23. Practical: A Spam Filter - Testing the Filter - 《Practical Common Lisp》

Testing the Filter

Testing the Filter

To test the filter, you need a corpus of messages of known types. You can use messages lying around in your inbox, or you can grab one of the corpora available on the Web. For instance, the SpamAssassin corpus12 contains several thousand messages hand classified as spam, easy ham, and hard ham. To make it easy to use whatever files you have, you can define a test rig that’s driven off an array of file/type pairs. You can define a function that takes a filename and a type and adds it to the corpus like this:

(defun add-file-to-corpus (filename type corpus)
  (vector-push-extend (list filename type) corpus))

The value of corpus should be an adjustable vector with a fill pointer. For instance, you can make a new corpus like this:

(defparameter *corpus* (make-array 1000 :adjustable t :fill-pointer 0))

If you have the hams and spams already segregated into separate directories, you might want to add all the files in a directory as the same type. This function, which uses the list-directory function from Chapter 15, will do the trick:

(defun add-directory-to-corpus (dir type corpus)
  (dolist (filename (list-directory dir))
    (add-file-to-corpus filename type corpus)))

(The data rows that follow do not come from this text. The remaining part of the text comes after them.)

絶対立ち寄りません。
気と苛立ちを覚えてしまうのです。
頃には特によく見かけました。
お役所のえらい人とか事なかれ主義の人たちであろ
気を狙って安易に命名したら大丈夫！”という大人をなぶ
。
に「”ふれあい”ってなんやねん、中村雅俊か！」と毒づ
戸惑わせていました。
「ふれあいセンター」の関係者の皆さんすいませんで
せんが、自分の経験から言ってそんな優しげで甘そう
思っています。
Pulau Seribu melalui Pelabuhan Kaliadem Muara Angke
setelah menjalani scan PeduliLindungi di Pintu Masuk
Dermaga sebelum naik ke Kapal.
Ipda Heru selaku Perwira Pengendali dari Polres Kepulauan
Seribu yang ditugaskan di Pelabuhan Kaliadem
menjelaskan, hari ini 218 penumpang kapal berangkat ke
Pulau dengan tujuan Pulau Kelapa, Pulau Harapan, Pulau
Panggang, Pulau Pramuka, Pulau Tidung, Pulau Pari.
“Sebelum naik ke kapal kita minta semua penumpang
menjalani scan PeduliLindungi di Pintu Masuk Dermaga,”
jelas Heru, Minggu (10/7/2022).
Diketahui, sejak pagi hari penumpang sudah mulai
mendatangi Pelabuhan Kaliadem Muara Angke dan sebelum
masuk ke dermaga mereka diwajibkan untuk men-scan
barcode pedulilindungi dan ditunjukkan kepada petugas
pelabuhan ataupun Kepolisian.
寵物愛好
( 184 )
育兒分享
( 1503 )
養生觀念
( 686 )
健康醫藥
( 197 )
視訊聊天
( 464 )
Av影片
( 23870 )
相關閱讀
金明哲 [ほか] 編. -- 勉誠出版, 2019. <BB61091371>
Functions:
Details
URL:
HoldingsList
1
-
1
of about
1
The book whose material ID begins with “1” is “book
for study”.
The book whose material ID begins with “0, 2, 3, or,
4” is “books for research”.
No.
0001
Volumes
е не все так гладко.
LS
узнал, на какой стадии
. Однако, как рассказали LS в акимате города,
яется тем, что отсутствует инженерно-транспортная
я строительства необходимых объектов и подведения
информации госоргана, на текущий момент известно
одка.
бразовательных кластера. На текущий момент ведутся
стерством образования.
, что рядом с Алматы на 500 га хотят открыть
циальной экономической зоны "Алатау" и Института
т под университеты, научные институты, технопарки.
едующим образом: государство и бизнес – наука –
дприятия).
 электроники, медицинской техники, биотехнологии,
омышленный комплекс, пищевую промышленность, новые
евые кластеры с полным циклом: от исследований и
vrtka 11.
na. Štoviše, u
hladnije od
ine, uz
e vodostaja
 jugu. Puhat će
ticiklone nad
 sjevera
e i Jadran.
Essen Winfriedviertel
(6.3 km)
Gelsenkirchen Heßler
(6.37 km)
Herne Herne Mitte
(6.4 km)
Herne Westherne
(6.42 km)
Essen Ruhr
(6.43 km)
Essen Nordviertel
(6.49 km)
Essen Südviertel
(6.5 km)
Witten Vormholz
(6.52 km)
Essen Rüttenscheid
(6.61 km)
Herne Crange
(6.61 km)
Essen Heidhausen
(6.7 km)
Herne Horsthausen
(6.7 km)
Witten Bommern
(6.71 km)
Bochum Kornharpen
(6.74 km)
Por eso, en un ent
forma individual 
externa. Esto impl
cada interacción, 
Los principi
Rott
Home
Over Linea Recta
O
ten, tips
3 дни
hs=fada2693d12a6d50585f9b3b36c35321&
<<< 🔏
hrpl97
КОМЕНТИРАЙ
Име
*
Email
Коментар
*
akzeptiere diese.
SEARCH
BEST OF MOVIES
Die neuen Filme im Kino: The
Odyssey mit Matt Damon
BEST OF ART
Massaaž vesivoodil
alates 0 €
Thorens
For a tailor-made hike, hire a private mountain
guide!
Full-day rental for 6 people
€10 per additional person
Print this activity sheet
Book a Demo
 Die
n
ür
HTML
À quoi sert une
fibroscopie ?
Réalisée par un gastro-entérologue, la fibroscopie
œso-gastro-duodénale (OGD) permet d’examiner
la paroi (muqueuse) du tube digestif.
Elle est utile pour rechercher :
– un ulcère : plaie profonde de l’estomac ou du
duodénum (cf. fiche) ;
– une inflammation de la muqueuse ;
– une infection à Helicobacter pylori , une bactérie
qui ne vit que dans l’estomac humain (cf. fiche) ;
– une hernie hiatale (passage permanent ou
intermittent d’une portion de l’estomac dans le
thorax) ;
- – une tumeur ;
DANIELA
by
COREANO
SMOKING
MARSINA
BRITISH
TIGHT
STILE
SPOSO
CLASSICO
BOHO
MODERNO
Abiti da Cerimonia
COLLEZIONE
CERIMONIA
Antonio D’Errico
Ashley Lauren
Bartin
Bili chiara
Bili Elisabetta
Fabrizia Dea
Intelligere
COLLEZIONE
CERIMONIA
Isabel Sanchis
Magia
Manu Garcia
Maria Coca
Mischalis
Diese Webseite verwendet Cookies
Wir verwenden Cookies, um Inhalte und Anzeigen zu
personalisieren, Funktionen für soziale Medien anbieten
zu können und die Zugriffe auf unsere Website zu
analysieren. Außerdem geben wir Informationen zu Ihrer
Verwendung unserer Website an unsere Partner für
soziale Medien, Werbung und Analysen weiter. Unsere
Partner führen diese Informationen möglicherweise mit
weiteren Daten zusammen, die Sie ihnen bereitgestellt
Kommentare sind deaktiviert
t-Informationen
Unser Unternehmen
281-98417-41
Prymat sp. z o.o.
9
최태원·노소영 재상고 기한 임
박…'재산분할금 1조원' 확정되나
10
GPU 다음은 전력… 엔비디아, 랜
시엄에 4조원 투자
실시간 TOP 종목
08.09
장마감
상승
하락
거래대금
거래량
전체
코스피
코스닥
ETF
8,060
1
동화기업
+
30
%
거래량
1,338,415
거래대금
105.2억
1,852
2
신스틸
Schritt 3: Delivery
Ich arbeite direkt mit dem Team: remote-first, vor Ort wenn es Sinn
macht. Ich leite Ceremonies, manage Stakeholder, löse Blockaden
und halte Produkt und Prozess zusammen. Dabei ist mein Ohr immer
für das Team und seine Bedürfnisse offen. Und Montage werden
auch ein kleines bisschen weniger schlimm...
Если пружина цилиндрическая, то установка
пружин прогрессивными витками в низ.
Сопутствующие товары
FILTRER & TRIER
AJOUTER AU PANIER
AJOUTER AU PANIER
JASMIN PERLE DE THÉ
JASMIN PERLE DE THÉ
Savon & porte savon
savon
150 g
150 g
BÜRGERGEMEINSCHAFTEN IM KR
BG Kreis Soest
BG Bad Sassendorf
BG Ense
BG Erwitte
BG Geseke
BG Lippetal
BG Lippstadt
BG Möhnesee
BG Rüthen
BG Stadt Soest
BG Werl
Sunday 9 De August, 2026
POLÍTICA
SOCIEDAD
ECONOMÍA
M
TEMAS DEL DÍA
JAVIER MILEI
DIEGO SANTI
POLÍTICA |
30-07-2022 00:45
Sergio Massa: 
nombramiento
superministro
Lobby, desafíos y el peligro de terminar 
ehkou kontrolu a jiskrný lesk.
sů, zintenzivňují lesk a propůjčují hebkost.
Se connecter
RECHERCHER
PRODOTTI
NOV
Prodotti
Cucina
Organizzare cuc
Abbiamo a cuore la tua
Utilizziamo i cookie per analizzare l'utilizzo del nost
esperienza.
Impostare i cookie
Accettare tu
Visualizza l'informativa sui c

For instance, suppose you have a directory mail containing two subdirectories, spam and ham, each containing messages of the indicated type; you can add all the files in those two directories to *corpus* like this:

SPAM> (add-directory-to-corpus "mail/spam/" 'spam *corpus*)
NIL
SPAM> (add-directory-to-corpus "mail/ham/" 'ham *corpus*)
NIL

Now you need a function to test the classifier. The basic strategy will be to select a random chunk of the corpus to train on and then test the corpus by classifying the remainder of the corpus, comparing the classification returned by the classify function to the known classification. The main thing you want to know is how accurate the classifier is—what percentage of the messages are classified correctly? But you’ll probably also be interested in what messages were misclassified and in what direction—were there more false positives or more false negatives? To make it easy to perform different analyses of the classifier’s behavior, you should define the testing functions to build a list of raw results, which you can then analyze however you like.

The main testing function might look like this:

(defun test-classifier (corpus testing-fraction)
  (clear-database)
  (let* ((shuffled (shuffle-vector corpus))
         (size (length corpus))
         (train-on (floor (* size (- 1 testing-fraction)))))
    (train-from-corpus shuffled :start 0 :end train-on)
    (test-from-corpus shuffled :start train-on)))

This function starts by clearing out the feature database.13 Then it shuffles the corpus, using a function you’ll implement in a moment, and figures out, based on the testing-fraction parameter, how many messages it’ll train on and how many it’ll reserve for testing. The two helper functions train-from-corpus and test-from-corpus will both take :start and :end keyword parameters, allowing them to operate on a subsequence of the given corpus.

The train-from-corpus function is quite simple—simply loop over the appropriate part of the corpus, use **DESTRUCTURING-BIND** to extract the filename and type from the list found in each element, and then pass the text of the named file and the type to train. Since some mail messages, such as those with attachments, are quite large, you should limit the number of characters it’ll take from the message. It’ll obtain the text with a function start-of-file, which you’ll implement in a moment, that takes a filename and a maximum number of characters to return. train-from-corpus looks like this:

(defparameter *max-chars* (* 10 1024))
(defun train-from-corpus (corpus &key (start 0) end)
  (loop for idx from start below (or end (length corpus)) do
        (destructuring-bind (file type) (aref corpus idx)
          (train (start-of-file file *max-chars*) type))))

The test-from-corpus function is similar except you want to return a list containing the results of each classification so you can analyze them after the fact. Thus, you should capture both the classification and score returned by classify and then collect a list of the filename, the actual type, the type returned by classify, and the score. To make the results more human readable, you can include keywords in the list to indicate which values are which.

(defun test-from-corpus (corpus &key (start 0) end)
  (loop for idx from start below (or end (length corpus)) collect
        (destructuring-bind (file type) (aref corpus idx)
          (multiple-value-bind (classification score)
              (classify (start-of-file file *max-chars*))
            (list 
             :file file
             :type type
             :classification classification
             :score score)))))